It has been snowing like crazy here in Massachusetts today. So it isn’t surprising that my thoughts today center around the white fluff. I just made a dash to the mailbox and that was quite sufficient to bring to mind the ill fated Donner Party and some very memorable photographs.
The Donner Party was a group who set out in 1846 for California during the great western migration. Arguably the hardest part of this journey was the perilous 100 mile trip across the Sierra Nevada. The Sierra Nevada mountains contain 500 distinct peaks over 12,000 feet. But more ominously because they are constantly bathed in the air currents that carry the moist vapors of the nearby Pacific Ocean they receive a huge amount of snow. This year (2014) is a radical exception. But for the early wagon trains of the California migration the key was making it to and crossing the Sierras before the snow fell. The Donner Party was delayed by a series of mishaps and didn’t reach the Sierras until early November of 1846. They were forced to winter in the Sierra Nevada. Snowbound, their food ran out and some of the emigrants resorted to cannibalism to survive, eating those who had succumbed to the deprivations of a bitter winter. Their story is legendary and considered to be one of the great tragedies of western history.
Figure 1 is an example of one of the photographs that I was speaking about.
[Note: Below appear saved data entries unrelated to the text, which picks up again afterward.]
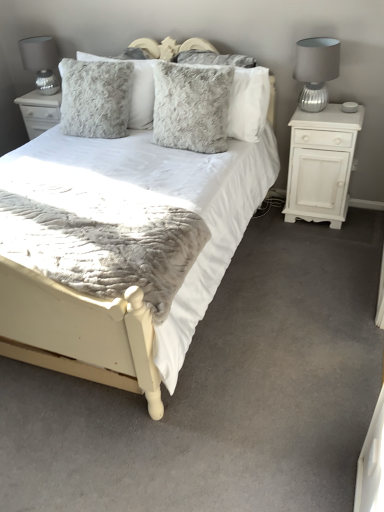 At what (x,y) coordinates should I click in order to perform the action: click on white fabric bed at center. Please return your answer as a coordinate pair (x, y). This screenshot has width=384, height=512. Looking at the image, I should click on click(66, 365).

What do you see at coordinates (321, 164) in the screenshot?
I see `white matte cabinet at right` at bounding box center [321, 164].

This screenshot has height=512, width=384. What do you see at coordinates (142, 95) in the screenshot?
I see `fuzzy gray pillow at upper center, arranged as the third pillow when viewed from the right` at bounding box center [142, 95].

In order to face fuzzy gray pillow at upper center, which is counted as the first pillow, starting from the left, should I rotate leftwards or rightwards?

It's best to rotate left around 11.358 degrees.

Describe the element at coordinates (191, 106) in the screenshot. I see `fuzzy gray pillow at center, placed as the second pillow when sorted from right to left` at that location.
It was taken twenty years after the tragedy and shows the “Stumps of trees cut by the Donner Party in Summit Valley, Placer County.” The cut line towers over the man in the photograph, illustrating just how high the snow pack was in 1846 – just how hopeless the plight of these people was. The image is a gray-scaled albumen print, half of a stereograph. It is from the Library of Congress and was originally published as “Gems of California scenery, no. 778 (1866).”
I think that it is significant to note that the photograph does not show any of the horrors and deprivations that the Donner Party endured. Rather it accomplishes the same effect by allusion and association. You look at the man and then at the tree stumps and the whole story floods back into your mind. Photographs do not always need to depict terrible events graphically. Sometimes the associations is enough.
I once saw a British Documentary about the holocaust that followed the return of a woman, who was a physician, to Auschwitz. The documentary showed nothing graphic. It didn’t wrench you away with vividness. Rather it was defined by a moment when the woman entered a rooms, started to point out what was what, and then started to cry uncontrollably. It was that association which made this the most effective such documentary that I have ever seen.